My eyes opened wide and I yelped, feeling cold sweat run over my face and neck. I looked around me while breathing raggedly and saw a giant blanket covering me.

I was at a snowy street corner, gray light spilled through the clouds and a small amount of people walked through the streets.

Boy, you’re not cold? A familiar voice rang in my head and I ignored it as a shiver went through my entire body.

Wrapping the unfamiliar blanket around me, I rose to my feet and walked out of the street corner.

The streets were unfamiliar. Instead of the lavish houses that were made out of stone, the houses were made out of wood and the roads, covered by the snow, were uneven.

Cold and hungry, I numbly hobbled through the streets, trying to figure out where I was without bringing the ire of the adults.

But no matter how much I walked, the streets never seemed familiar.

At some point the cold subsided a bit as the sun came out of the clouds, but the intensifying hunger kept my mind blurry and my feet moving.

“Hey!

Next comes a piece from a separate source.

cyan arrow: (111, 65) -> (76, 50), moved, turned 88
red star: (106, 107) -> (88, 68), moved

Boy!” An old woman called out to me, she stood next to an open wooden house. “Come here! I have some food for you all!”

The moment she mentioned food, a pang of pain went through my stomach, making me wince.

I could see children inside the house, some were older and some were younger, they all wore rags.

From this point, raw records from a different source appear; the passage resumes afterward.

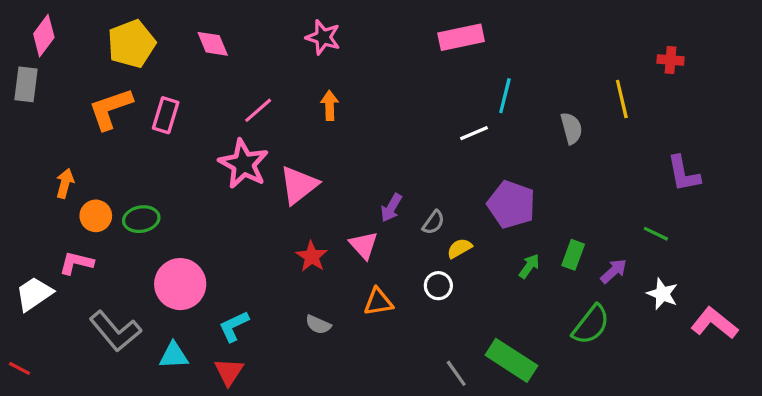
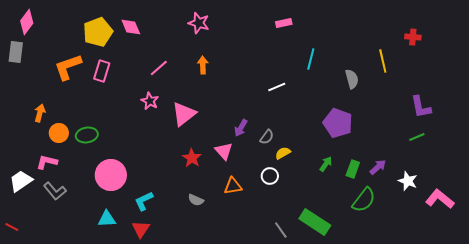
pink rectangle: (461, 37) -> (284, 23), size x0.6
yellow pentagon: (132, 44) -> (98, 32), moved
white line: (474, 133) -> (277, 87), moved
pink star: (244, 164) -> (150, 101), size x0.6
purple pentagon: (511, 204) -> (338, 123), moved
green line: (656, 234) -> (417, 137), moved, turned -49
green rectangle: (573, 255) -> (353, 169), moved
gray L-shape: (115, 331) -> (55, 191), moved, size x0.7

Without even thinking, I shambled into the house and basked in its warmth.

I sat down on the floor as the old woman went and brought me a portion of soup from a cauldron.

As I devoured the bitter soup, the hunger slowly subsided and my numb mind slowly started to clear up. After finishing, I quietly burped and looked at the children and the old woman.

The children around didn’t talk that much, only a few of them even looked in my direction. I knew that unlike me, they were street orphans and from the many bed sheets on which some of the children slept, I understood that the old lady probably gave them shelter often.

Only after the stomach pain went away, my eyelids started to get heavier. Neither the heavy coughs, the sharp pain in my lungs or my stinging neck could keep me awake.

For what seemed like a couple of hours, I fell asleep and woke up a couple of times.

Sometimes it was a deep breath that made my lungs hurt to the point of not being able to breath. At others, the old lady started to cough at her hardest, all the while she made sure to stay away from the other kids.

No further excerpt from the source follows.